At the end of the day it is all about instruction ordering and caching. Keeping track at what time are what variables "live" and where.
Thank you. I'll look into that.
It is dangerous to be right when the government is wrong.
It looks like you are correct. Thank you! However, there are some details that are not clear, so I posted this question on StackExchange which might interest you:
http://stackoverflow.com/questions/13591069/why-use-application-javascript-as-opposed-to-text-javascript
Again, thank you.
It is dangerous to be right when the government is wrong.
Layers? What?
I mean, the SCRIPT tag does have a LANGUAGE= attribute doesn't it? Sure, there's the old chicken-and-egg argument, but if someone would at least put it out there, perhaps it could have a chance. Why does everyone consider it a foregone conclusion that javascript was, is, and ever-shall-be the language of browsers? Security isn't a valid argument -- there have been a ton of exploits that break out of the javascript sandbox.

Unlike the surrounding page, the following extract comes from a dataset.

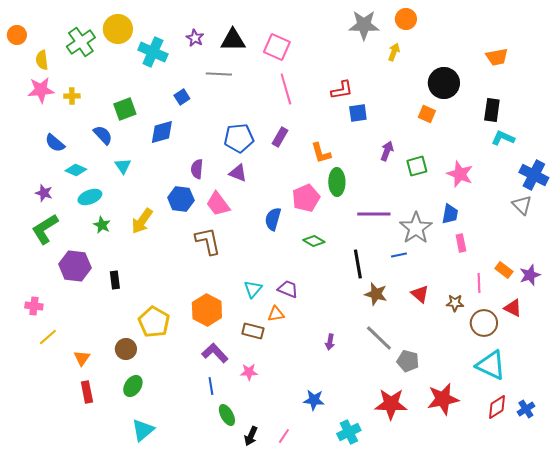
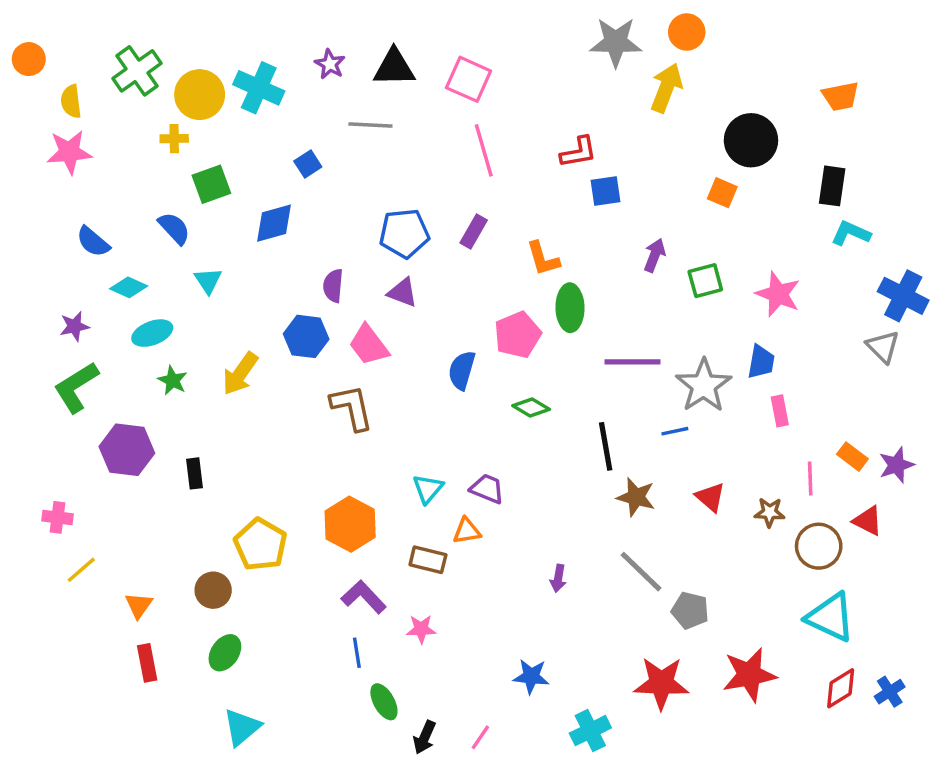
yellow circle: (118, 29) -> (200, 95), moved
yellow arrow: (394, 52) -> (666, 88), size x1.6
yellow cross: (72, 96) -> (174, 139), moved
purple star: (44, 193) -> (74, 326), turned -30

Let's just put in a sandboxed VM with a built-in JIT compiler for C compiled to ARM assembler or something, and be done with it. Script kiddies could scribble over pointers as much as they want, but within the sandbox. Time has shown that the language isn't what gives security, it's the security of the sandbox itself that ensures a safe environment.
C makes 1970s assumptions like there will be only 1 thread (no parallelism), no such thing as SSE, and few built-ins (thus requiring a variety of libraries that may make similar errors). Modern technology offers C extensions (OpenMP), better libraries, better compilers which have utilize modern architecture targets. Even Java now auto-parallelizes some code that it once ran linearly. There is enormous potential for non-trivial code to better-fit the hardware.